Copy each line of the listing below where the word "details" turns up.

═══ Input for this task

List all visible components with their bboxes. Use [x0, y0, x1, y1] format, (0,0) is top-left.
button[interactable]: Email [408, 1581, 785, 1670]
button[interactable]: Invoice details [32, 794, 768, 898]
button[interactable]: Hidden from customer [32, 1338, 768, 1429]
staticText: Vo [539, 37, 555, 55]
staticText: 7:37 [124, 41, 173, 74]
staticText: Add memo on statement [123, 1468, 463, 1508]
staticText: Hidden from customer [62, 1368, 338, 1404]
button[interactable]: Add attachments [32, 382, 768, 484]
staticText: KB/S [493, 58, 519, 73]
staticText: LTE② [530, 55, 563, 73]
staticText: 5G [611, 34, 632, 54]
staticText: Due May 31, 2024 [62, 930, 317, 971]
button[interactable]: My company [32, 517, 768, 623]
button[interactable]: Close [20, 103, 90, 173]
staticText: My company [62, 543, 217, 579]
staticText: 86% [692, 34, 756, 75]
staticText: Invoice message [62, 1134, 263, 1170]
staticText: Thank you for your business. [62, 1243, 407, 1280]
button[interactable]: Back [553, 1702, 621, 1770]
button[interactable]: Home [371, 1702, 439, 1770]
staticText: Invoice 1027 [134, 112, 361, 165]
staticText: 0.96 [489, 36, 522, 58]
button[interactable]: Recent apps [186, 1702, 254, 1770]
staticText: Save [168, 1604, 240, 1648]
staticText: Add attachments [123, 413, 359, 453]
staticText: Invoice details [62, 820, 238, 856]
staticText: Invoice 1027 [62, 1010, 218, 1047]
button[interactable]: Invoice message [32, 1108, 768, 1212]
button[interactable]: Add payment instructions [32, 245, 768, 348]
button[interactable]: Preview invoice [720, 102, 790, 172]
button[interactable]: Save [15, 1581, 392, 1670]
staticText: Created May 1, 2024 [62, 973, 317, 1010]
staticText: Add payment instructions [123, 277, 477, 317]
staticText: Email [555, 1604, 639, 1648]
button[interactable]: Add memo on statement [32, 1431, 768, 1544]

══════

* **Response**
button[interactable]: Invoice details [32, 794, 768, 898]
staticText: Invoice details [62, 820, 238, 856]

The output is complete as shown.